← Back to article · Internal artifact

Model Comparison — LangChain Audit (same prompt)

Date: 2026-06-17 (updated with Fable) Prompt: Four-phase audit (langchain-prompt.md) Reports compared:

Model File Overall grade
Claude Opus 4.8 audit-report-opus.md A−
Claude Fable 5 audit-report-fable.md A−
Claude Sonnet 5 audit-report-sonnet-5.md B+
Claude Sonnet 4.6 audit-report-sonnet-4-6.md B+
Claude Haiku 4.5 audit-report-haiku.md A

Overall verdict: No single report replaces the others. Five complementary perspectives on the same repo.

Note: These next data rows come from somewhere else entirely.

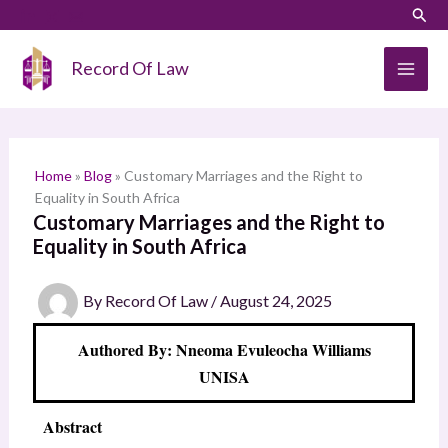
Skip
LinkedIn
Instagram
Sear
S
to
e
content
Record Of Law
a
r
c
h
Home
»
Blog
»
Customary Marriages and the Right to
Equality in South Africa
Customary Marriages and the Right to
Equality in South Africa
By
Record Of Law
/
August 24, 2025
Authored By: Nneoma Evuleocha Williams
UNISA
Abstract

  • Opus — Advanced threat modeling (TOCTOU on unprotected paths, shell default, dual bypass).
  • FableHolistic view with the same calibration as Opus (A−): god-file debt, unsafe load() defaults, parked lint (BLE/ERA/ANN401), best task plan (M0–M3 milestones with effort/risk).
  • Sonnet 5 — Primary Sonnet audit: incomplete SSRF adoption, graph_mermaid.py, silent exceptions, repo hygiene.
  • Sonnet 4.6 — Ops complement: lockfile CI, README gpt-5.4, SECURITY.md (not repeated in S5 or Fable).
  • Haiku — LOC and architecture map; factual CI errors.

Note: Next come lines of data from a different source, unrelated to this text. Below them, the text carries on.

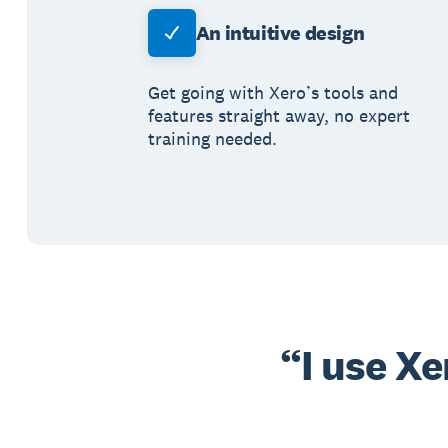
An intuitive design
Get going with Xero’s tools and
features straight away, no expert
training needed.
I use X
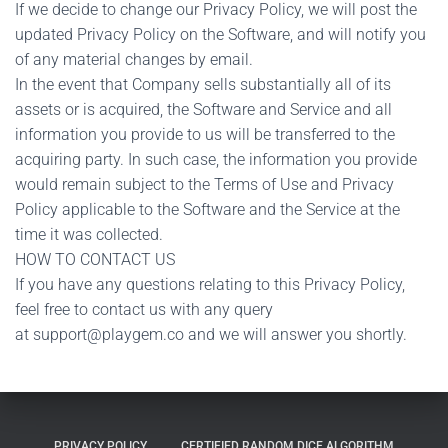
If we decide to change our Privacy Policy, we will post the
updated Privacy Policy on the Software, and will notify you
of any material changes by email.
In the event that Company sells substantially all of its
assets or is acquired, the Software and Service and all
information you provide to us will be transferred to the
acquiring party. In such case, the information you provide
would remain subject to the Terms of Use and Privacy
Policy applicable to the Software and the Service at the
time it was collected.
HOW TO CONTACT US
If you have any questions relating to this Privacy Policy,
feel free to contact us with any query
at
support@playgem.co
and we will answer you shortly.
PRIVACY POLICY
CERTIFIED RANDOM DICE ALGORITHM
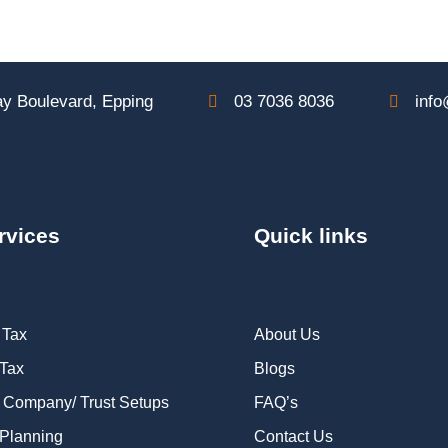
y Boulevard, Epping
03 7036 8036
info
rvices
Quick links
 Tax
About Us
 Tax
Blogs
 Company/ Trust Setups
FAQ’s
Planning
Contact Us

Ideal composite report: Haiku (exploration) → Sonnet 5 (audit) → Sonnet 4.6 (CI/adoption checks) → Opus (threat review) → Fable (strategy + executable backlog) → human review.

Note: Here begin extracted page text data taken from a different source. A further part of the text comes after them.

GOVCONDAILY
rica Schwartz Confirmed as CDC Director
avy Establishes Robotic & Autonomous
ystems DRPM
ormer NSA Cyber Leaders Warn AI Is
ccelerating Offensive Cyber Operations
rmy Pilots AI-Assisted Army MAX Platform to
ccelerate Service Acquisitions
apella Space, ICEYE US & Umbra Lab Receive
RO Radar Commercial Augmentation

0. Fable — What does it add to the experiment?

Aspect Fable Comparison
Grade A− Ties with Opus; more honest than Haiku (A)
Focus Technical debt + disabled guardrails + plan Opus = threats; Fable = how to fix it
Top risk 1 God files (5 files >1,800 LOC; base.py 6,574) Also flagged by Haiku/Opus/S5; Fable quantifies all 5
Top risk 2 Unsafe default load() allowed_objects='core' Same as Sonnet 4.6; Opus didn't rank it in top 3
Top risk 3 208 type: ignore + disallow_any_generics=false S5 counts ignores; Fable ties it to a CI ratchet
Exclusive Vendored mustache.py (704 LOC), C90 disabled, usage.py swallows AttributeError No one else caught this
Phase 4 plan M0–M3 milestones, quick wins, non-goals, measurable DoD The most actionable of the five
Missed TOCTOU, shell host, SSRF 2 sites, graph_mermaid, lockfile CI, broken README Complements Opus + S5 + S4.6

Fable's conclusion: Doesn't replace Opus (agent threats) or Sonnet 5 (SSRF adoption). It's the best candidate for turning findings into a roadmap with priorities and implementation risk.


0b. Sonnet 4.6 vs Sonnet 5 — What changed?

Aspect Sonnet 4.6 Sonnet 5
Grade B+ B+ (same calibration, better justification)
Methodology file:line citations + acknowledges shallow clone, no coverage %, no guessing
SSRF Default load(), env bypass Transport only in 2 call sites; graph_mermaid.py:461 unprotected
Exceptions 16/8/7 except Exception (High) Blocks that swallow without logging — Medium, more actionable
CI Lockfile check commented out (High) Working-tree clean after tests; no lockfile in _lint.yml
Docs Broken README gpt-5.4 README correct; audit artifacts at repo root

Sonnet conclusion: Sonnet 5 as the primary pass; cross-check with Sonnet 4.6 for lockfile/load()/README if the repo hasn't changed. Fable already covers load() but not lockfile or README.


1. Executive summary

Aspect Best Why
Grade calibration (A–F) OpusFable A− balances strengths and risks. Sonnet is a cautious B+. Haiku's A is inflated.
Threat modeling Opus TOCTOU; default shell host; dual bypass.
Strategy and task plan Fable M0–M3 themes, quick wins, non-goals, DoD with metrics (type:ignore ratchet, active BLE, etc.).
Security "infra vs adoption" Sonnet 5 2 ssrf_safe_client call sites; graph_mermaid.py; IP pinning in _transport.py.
Ops / CI / adoption Sonnet 4.6 Commented lockfile, README, SECURITY.md — absent in S5, Fable, and Opus.
Technical debt / complexity Fable (+ Haiku) God files, lint TODOs, C90 off, in-tree mustache, agents v1 coverage.
Methodological honesty OpusSonnet 5Fable Fact/Judgment; explicit limits (Fable flags coverage % as unverified).
Quick wins Fable (+ S5, S4.6) Fable: .gitignore for audit artifacts, logger.debug in usage.py, issues for ruff rules. S5: silent excepts. S4.6: lockfile, SECURITY.md.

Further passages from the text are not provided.